O365 also had to be able to interconnect with GovLink - a secure virtual private network (VPN) service used by agencies to exchange data up to protected level.

“We needed to connect O365 to GovLink - which is the new FedLink - so we’re pushing O365 through ExpressRoute to an accredited gateway service to get us into GovLink.”

Microsoft’s de Gruiter highlighted the role and importance of ExpressRoute to protected level Azure and O365 use earlier this month.

“An ExpressRoute circuit represents a logical connection between an agency’s on-premises infrastructure and Microsoft cloud services through a connectivity provider,” de Gruiter said. That connectivity provider is Canberra Data Centres, which hosts both the Azure Central Region instance as well as government equipment as well.

“What agencies told me is that in Canberra, ExpressRoute is important; really important,” de Gruiter said.

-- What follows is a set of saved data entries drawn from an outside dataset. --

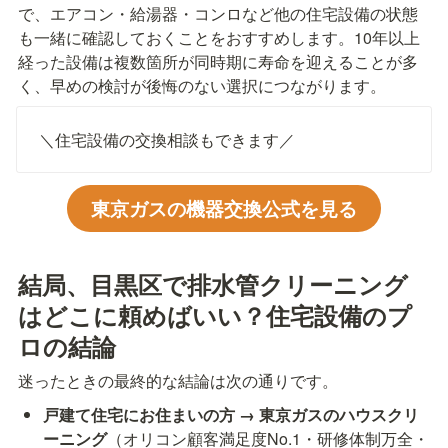
で、エアコン・給湯器・コンロなど他の住宅設備の状態
も一緒に確認しておくことをおすすめします。10年以上
経った設備は複数箇所が同時期に寿命を迎えることが多
く、早めの検討が後悔のない選択につながります。
＼住宅設備の交換相談もできます／
東京ガスの機器交換公式を見る
結局、目黒区で排水管クリーニング
はどこに頼めばいい？住宅設備のプ
ロの結論
迷ったときの最終的な結論は次の通りです。
戸建て住宅にお住まいの方 → 東京ガスのハウスクリ
ーニング
（オリコン顧客満足度No.1・研修体制万全・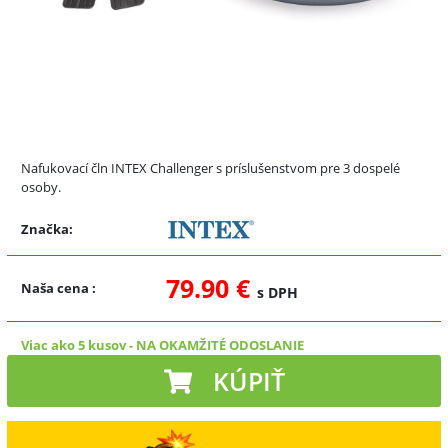
Nafukovací čln INTEX Challenger s príslušenstvom pre 3 dospelé
osoby.
Značka:
79.90 €
Naša cena
:
s DPH
Viac ako 5 kusov
-
NA OKAMŽITÉ ODOSLANIE
KÚPIŤ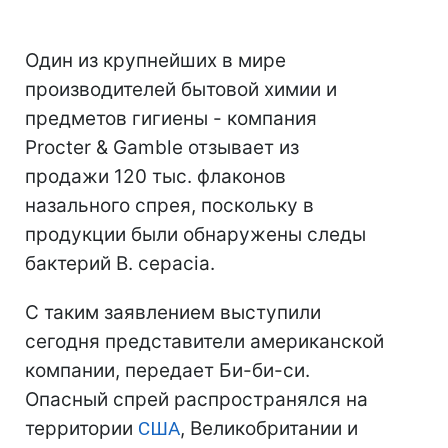
Один из крупнейших в мире
производителей бытовой химии и
предметов гигиены - компания
Procter & Gamble отзывает из
продажи 120 тыс. флаконов
назального спрея, поскольку в
продукции были обнаружены следы
бактерий B. сepacia.
С таким заявлением выступили
сегодня представители американской
компании, передает Би-би-си.
Опасный спрей распространялся на
территории
США
, Великобритании и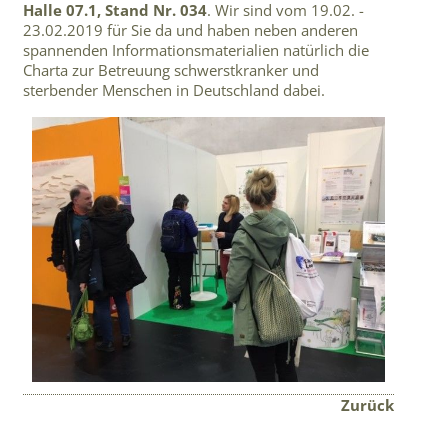
Halle 07.1, Stand Nr. 034
. Wir sind vom 19.02. -
23.02.2019 für Sie da und haben neben anderen
spannenden Informationsmaterialien natürlich die
Charta zur Betreuung schwerstkranker und
sterbender Menschen in Deutschland dabei.
Zurück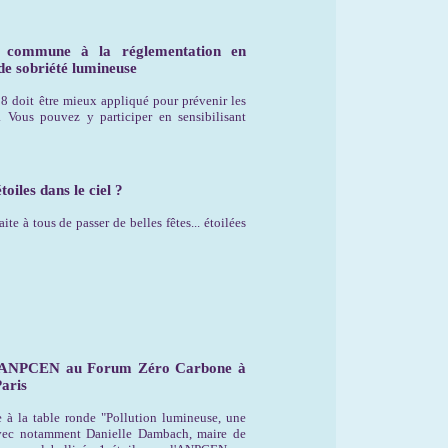
re commune à la réglementation en
de sobriété lumineuse
18 doit être mieux appliqué pour prévenir les
. Vous pouvez y participer en sensibilisant
oiles dans le ciel ?
 à tous de passer de belles fêtes... étoilées
 l'ANPCEN au Forum Zéro Carbone à
Paris
 à la table ronde "Pollution lumineuse, une
avec notamment Danielle Dambach, maire de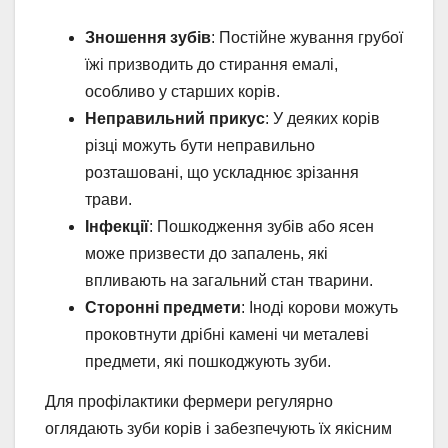
Зношення зубів
: Постійне жування грубої
їжі призводить до стирання емалі,
особливо у старших корів.
Неправильний прикус
: У деяких корів
різці можуть бути неправильно
розташовані, що ускладнює зрізання
трави.
Інфекції
: Пошкодження зубів або ясен
може призвести до запалень, які
впливають на загальний стан тварини.
Сторонні предмети
: Іноді корови можуть
проковтнути дрібні камені чи металеві
предмети, які пошкоджують зуби.
Для профілактики фермери регулярно
оглядають зуби корів і забезпечують їх якісним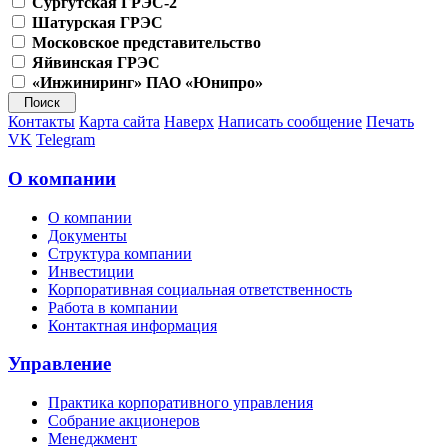
Сургутская ГРЭС-2
Шатурская ГРЭС
Московское представительство
Яйвинская ГРЭС
«Инжиниринг» ПАО «Юнипро»
Контакты
Карта сайта
Наверх
Написать сообщение
Печать
VK
Telegram
О компании
О компании
Документы
Структура компании
Инвестиции
Корпоративная социальная ответственность
Работа в компании
Контактная информация
Управление
Практика корпоративного управления
Собрание акционеров
Менеджмент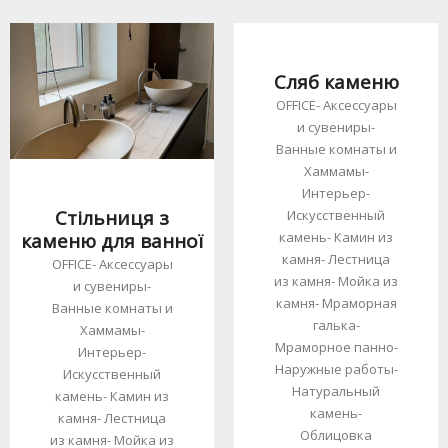
Сляб каменю
OFFICE
-
Аксессуары
и сувениры
-
Ванные комнаты и
Хаммамы
-
Интерьер
-
Стільниця з
Искусственный
камень
-
Камин из
каменю для ванної
камня
-
Лестница
OFFICE
-
Аксессуары
из камня
-
Мойка из
и сувениры
-
камня
-
Мраморная
Ванные комнаты и
галька
-
Хаммамы
-
Мраморное панно
-
Интерьер
-
Наружные работы
-
Искусственный
Натуральный
камень
-
Камин из
камень
-
камня
-
Лестница
Облицовка
из камня
-
Мойка из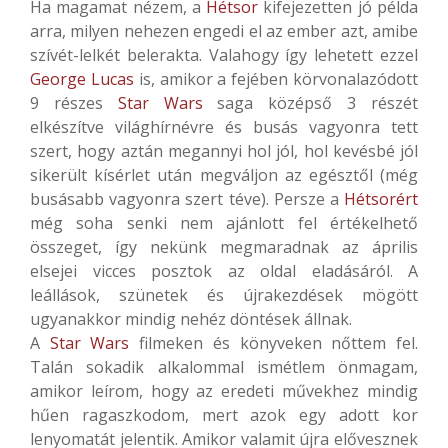
Ha magamat nézem, a
Hétsor
kifejezetten jó példa
arra, milyen nehezen engedi el az ember azt, amibe
szívét-lelkét belerakta. Valahogy így lehetett ezzel
George Lucas
is, amikor a fejében körvonalazódott
9 részes
Star Wars
saga középső 3 részét
elkészítve világhírnévre és busás vagyonra tett
szert, hogy aztán megannyi hol jól, hol kevésbé jól
sikerült kísérlet után megváljon az egésztől (még
busásabb vagyonra szert téve). Persze a
Hétsorért
még soha senki nem ajánlott fel értékelhető
összeget, így nekünk megmaradnak az április
elsejei vicces posztok az oldal eladásáról. A
leállások, szünetek és újrakezdések mögött
ugyanakkor mindig nehéz döntések állnak.
A
Star Wars
filmeken és könyveken nőttem fel.
Talán sokadik alkalommal ismétlem önmagam,
amikor leírom, hogy az eredeti művekhez mindig
hűen ragaszkodom, mert azok egy adott kor
lenyomatát jelentik. Amikor valamit újra elővesznek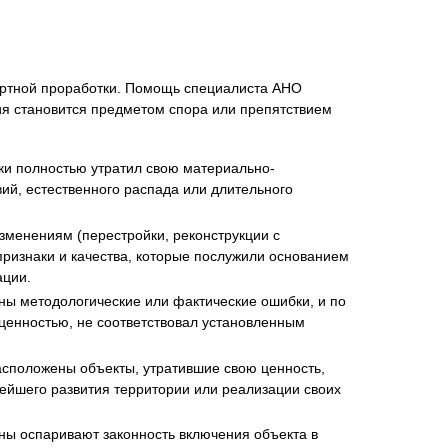
пертной проработки. Помощь специалиста АНО
дия становится предметом спора или препятствием
ски полностью утратил свою материально-
ий, естественного распада или длительного
зменениям (перестройки, реконструкции с
признаки и качества, которые послужили основанием
ации.
ны методологические или фактические ошибки, и по
 ценностью, не соответствовал установленным
асположены объекты, утратившие свою ценность,
нейшего развития территории или реализации своих
ны оспаривают законность включения объекта в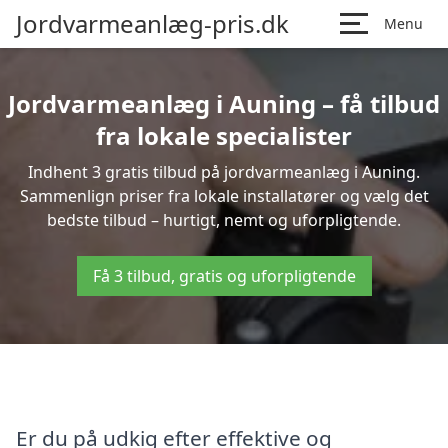
Jordvarmeanlæg-pris.dk
Menu
Jordvarmeanlæg i Auning – få tilbud
fra lokale specialister
Indhent 3 gratis tilbud på jordvarmeanlæg i Auning.
Sammenlign priser fra lokale installatører og vælg det
bedste tilbud – hurtigt, nemt og uforpligtende.
Få 3 tilbud, gratis og uforpligtende
Er du på udkig efter effektive og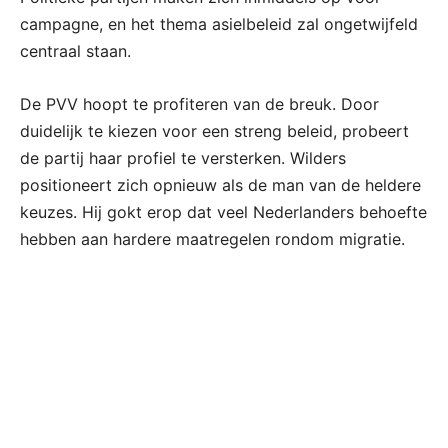
campagne, en het thema asielbeleid zal ongetwijfeld
centraal staan.
De PVV hoopt te profiteren van de breuk. Door
duidelijk te kiezen voor een streng beleid, probeert
de partij haar profiel te versterken. Wilders
positioneert zich opnieuw als de man van de heldere
keuzes. Hij gokt erop dat veel Nederlanders behoefte
hebben aan hardere maatregelen rondom migratie.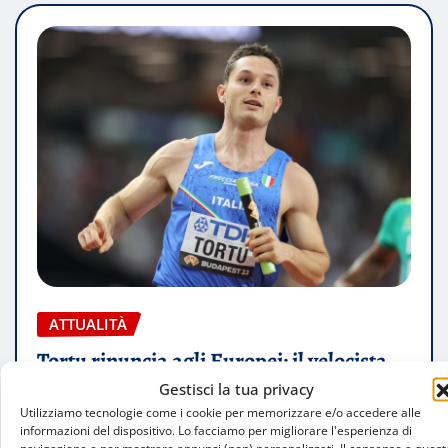
ATTUALITÀ
Tortu rinuncia agli Europei: il velocista
milanese dà forfait
Gestisci la tua privacy
Utilizziamo tecnologie come i cookie per memorizzare e/o accedere alle
Luca Talotta
Ago 4, 2026
informazioni del dispositivo. Lo facciamo per migliorare l'esperienza di
navigazione e per mostrare annunci (non) personalizzati. Il consenso a quest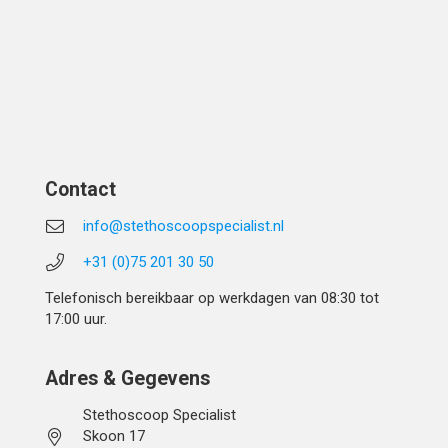
Contact
info@stethoscoopspecialist.nl
+31 (0)75 201 30 50
Telefonisch bereikbaar op werkdagen van 08:30 tot
17:00 uur.
Adres & Gegevens
Stethoscoop Specialist
Skoon 17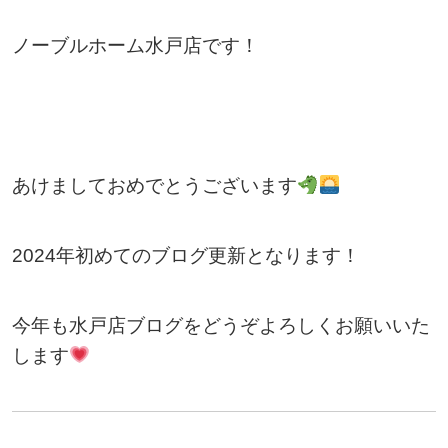
ノーブルホーム水戸店です！
あけましておめでとうございます
2024年初めてのブログ更新となります！
今年も水戸店ブログをどうぞよろしくお願いいた
します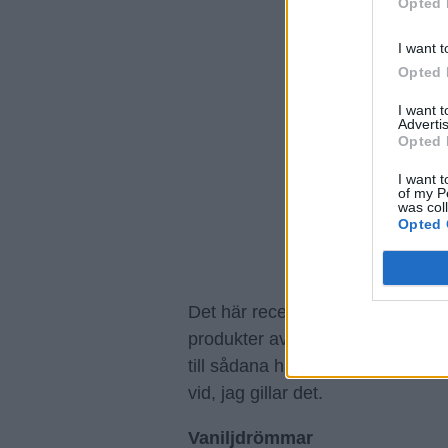
Opted 
I want t
Opted 
I want 
Advertis
Opted 
I want t
of my P
was col
Opted 
Det här receptet är skapat till
Kh
produkter av äkta vanilj. Här ha
till sådana här torra kakor. Pulv
vid, jag gillar det.
Vaniljdrömmar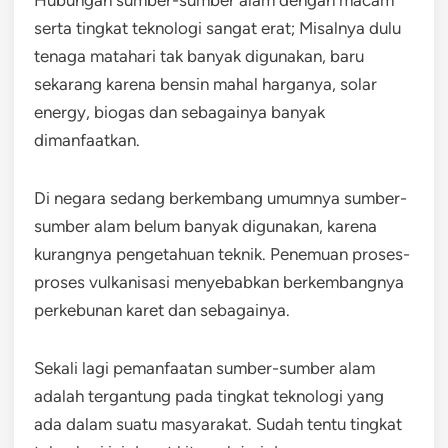
serta tingkat teknologi sangat erat; Misalnya dulu
tenaga matahari tak banyak digunakan, baru
sekarang karena bensin mahal harganya, solar
energy, biogas dan sebagainya banyak
dimanfaatkan.
Di negara sedang berkembang umumnya sumber-
sumber alam belum banyak digunakan, karena
kurangnya pengetahuan teknik. Penemuan proses-
proses vulkanisasi menyebabkan berkembangnya
perkebunan karet dan sebagainya.
Sekali lagi pemanfaatan sumber-sumber alam
adalah tergantung pada tingkat teknologi yang
ada dalam suatu masyarakat. Sudah tentu tingkat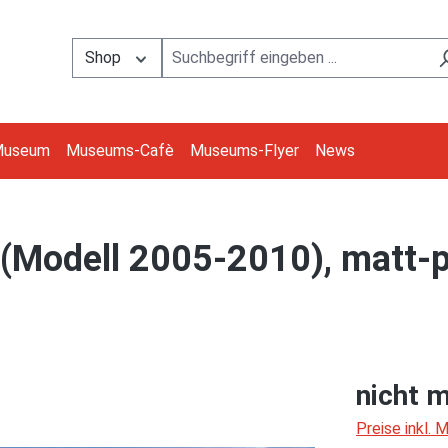
Shop
Museum
Museums-Cafè
Museums-Flyer
News
odell 2005-2010), matt-pa
nicht m
Preise inkl.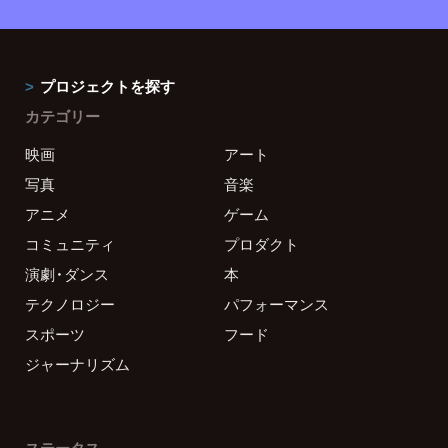
プロジェクトを探す
カテゴリー
映画
アート
写真
音楽
アニメ
ゲーム
コミュニティ
プロダクト
演劇・ダンス
本
テクノロジー
パフォーマンス
スポーツ
フード
ジャーナリズム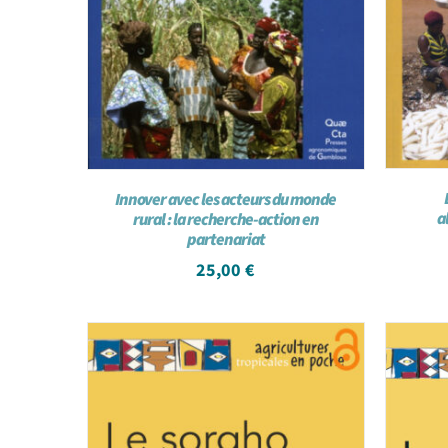
Innover avec les acteurs du monde
a
rural : la recherche-action en
partenariat
25,00
€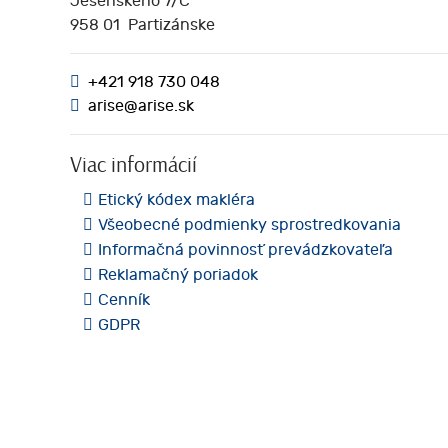
Jesenského 7/C
958 01 Partizánske
+421 918 730 048
arise@arise.sk
Viac informácií
Etický kódex makléra
Všeobecné podmienky sprostredkovania
Informačná povinnosť prevádzkovateľa
Reklamačný poriadok
Cenník
GDPR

Further work on security controls extended to how DTA staff with BYO devices would be able to interact with the protected level O365 instance.

“That was really challenging,” Simonis said.

“We were trying to use Microsoft InTune to manage BYOD devices in a similar way to locked down services, giving both BYOD users and contractors a very limited experience to the environment, but it was a struggle to make that work.

“We ended up deploying effectively a remote desktop services solution hosted in the CDC - inside Azure Central - to give the BYOD devices access to the O365 environment in a secure way.”

Other work around controls focused on secure administration of the O365 protected environment.

“General day to day administration on the protected environment has to be done through a jumpbox in the CDC, which is one of the controls in the ISM for protected, so that’s how we manage that requirement as well,” Simonis added.

The work around security controls also drew lines around what was and wasn’t applicable to cloud services.

“There are a lot of legacy controls in the ISM that we had to risk manage - so identify which bits didn’t specifically apply, or if they did apply, how we could actually implement those controls,” Simonis said.

After the DTA assessed that available security controls were sufficient to meet protected rules, the agency elected to progress to a pilot project.

Microsoft modern workplace specialist Aaron Dinnage called the DTA example a “textbook implementation” of the kind of vetting and risk mitigation required of agencies before they take up services listed on the ASD’s certified cloud services list (CCSL).

“The fact that this was all performed within four months, and created a repeatable pattern for others to follow, is a credit to the diligence and efforts of all involved,” Dinnage said. “Whatever they are doing over at DTA, it's working”.

For DQA’s Simonis personally, the DTA project was “great to be involved in because the agency was really excited and driven to try to come up with a solution they knew other people were waiting on.”

“It was just exciting to be part of an environment where everyone was committed to trying to get to the end and make it successful,” he said.

On a business level, it has elevated DQA’s status as a front-runner for resolving the kinds of challenges that might crop up for government departments wanting to beef up their public cloud security postures.

“I’ve had other agencies and systems integrators reach out around capability and availability to discuss how we did this,” Simonis said.

Above all else, the project proves public cloud is capable of carrying more than unclassified data.

“The controls for protected are very achievable,” he said.

“Agencies don’t need lots of on-premises infrastructure. A lot of the time it’s a license or process they could apply [to mitigate risk].

“They just don’t know what they need to turn on.”